A FORMER Post Office investigator who claimed he still believed a subpostmaster is guilty despite a court clearing him of theft came close to tears as he accused the Post Office of “deceiving” him and a “lot more people.”
Raymond Grant, who was legally forced to appear at the Horizon IT inquiry today, told the inquiry chair Sir Wyn Williams that he still considered William Quarm to be guilty of stealing money from his Post Office branch in North Uist, Scotland.
Quarm, who died aged 69 two years after being convicted of embezzlement in 2010 and ordered to carry out 150 hours of unpaid work, was posthumously cleared in the Court of Criminal Appeal in Edinburgh last year.
Today Mr Grant, who had interviewed Quarm, complained that he was not being paid for his time appearing before the hearing, saying he only submitted a two-page witness statement because he was dog-walking and looking after homeless residents in a Christian shelter.

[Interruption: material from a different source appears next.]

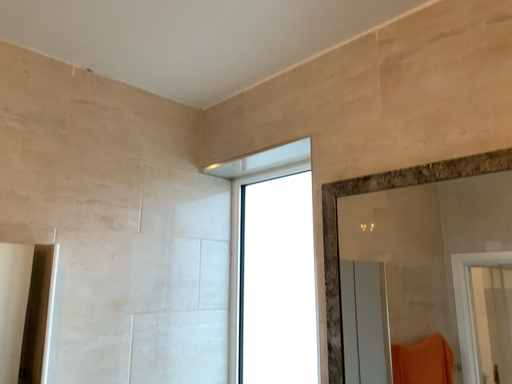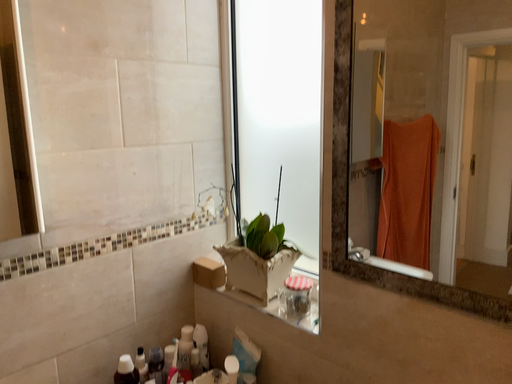 Question: How did the camera likely rotate when shooting the video?

Choices:
 (A) rotated downward
 (B) rotated upward

Answer: (A)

At the end of his evidence, Mr Grant appeared to become emotional as he said for his “part” in the scandal, he was “humbly sorry.”
He said his former employer had been “less than open and honest with information that should have been shared,” adding: “They deceived me and they deceived an awful lot more people.”
More than 700 branch managers were prosecuted by the Post Office after Fujitsu’s faulty accounting software, Horizon, made it look as though money was missing from their shops.
The saga prompted an outcry across the country after it was dramatised in the ITV series Mr Bates vs The Post Office earlier this month.
Hundreds of subpostmasters eligible for £600,000 payouts are still awaiting compensation.